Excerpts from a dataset
—————

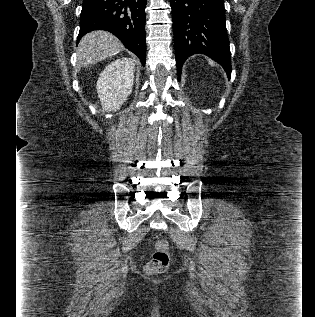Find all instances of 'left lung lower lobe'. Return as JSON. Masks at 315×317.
I'll return each instance as SVG.
<instances>
[{"label": "left lung lower lobe", "instance_id": "left-lung-lower-lobe-1", "mask_svg": "<svg viewBox=\"0 0 315 317\" xmlns=\"http://www.w3.org/2000/svg\"><path fill=\"white\" fill-rule=\"evenodd\" d=\"M176 64L201 53L218 62L230 78L232 66L225 23L224 0H170Z\"/></svg>", "mask_w": 315, "mask_h": 317}]
</instances>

—————

**Task item:** Would you repeat the entries exactly, but with no pictures?

**Result for this exercise:**
Find all instances of 'left lung lower lobe'. Return as JSON. Masks at 315×317.
I'll return each instance as SVG.
<instances>
[{"label": "left lung lower lobe", "instance_id": "left-lung-lower-lobe-1", "mask_svg": "<svg viewBox=\"0 0 315 317\" xmlns=\"http://www.w3.org/2000/svg\"><path fill=\"white\" fill-rule=\"evenodd\" d=\"M176 64L201 53L218 62L230 78L232 66L225 23L224 0H170Z\"/></svg>", "mask_w": 315, "mask_h": 317}]
</instances>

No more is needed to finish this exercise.